Find out how many lines of the material contain the string "facturas" and give only that figure.

**AVAILABLE DATA**
Segment Open
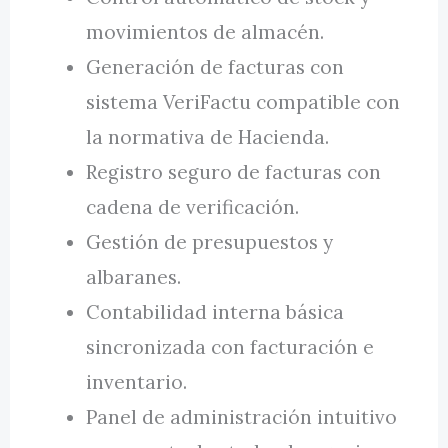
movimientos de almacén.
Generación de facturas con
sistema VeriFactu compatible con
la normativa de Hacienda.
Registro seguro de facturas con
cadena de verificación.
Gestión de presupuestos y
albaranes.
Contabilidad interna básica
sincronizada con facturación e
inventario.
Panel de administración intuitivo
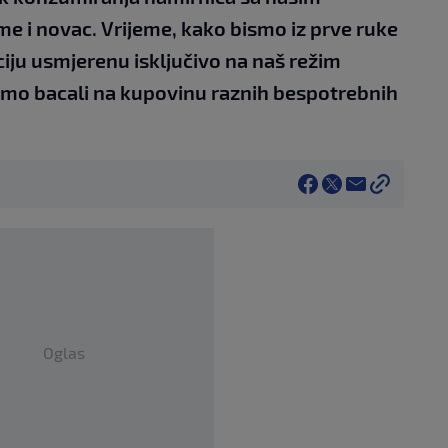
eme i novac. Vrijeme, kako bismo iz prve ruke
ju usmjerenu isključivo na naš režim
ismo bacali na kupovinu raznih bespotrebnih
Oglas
Segment Closed
Segment Open
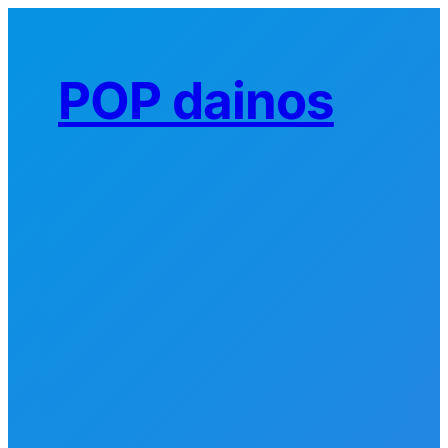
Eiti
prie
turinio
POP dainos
Segment Closed
Segment Open
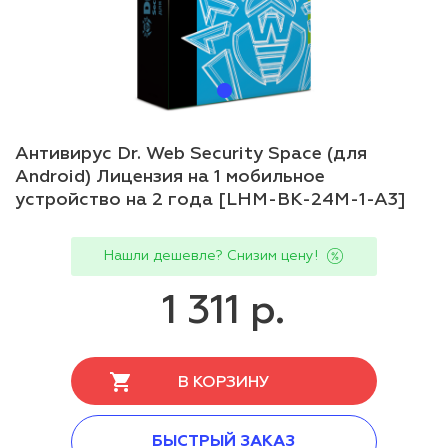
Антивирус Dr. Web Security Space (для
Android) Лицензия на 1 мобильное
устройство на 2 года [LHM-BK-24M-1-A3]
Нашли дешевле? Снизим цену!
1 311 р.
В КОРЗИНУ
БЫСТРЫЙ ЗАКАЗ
Segment Closed
**ANSWER BELOW**
2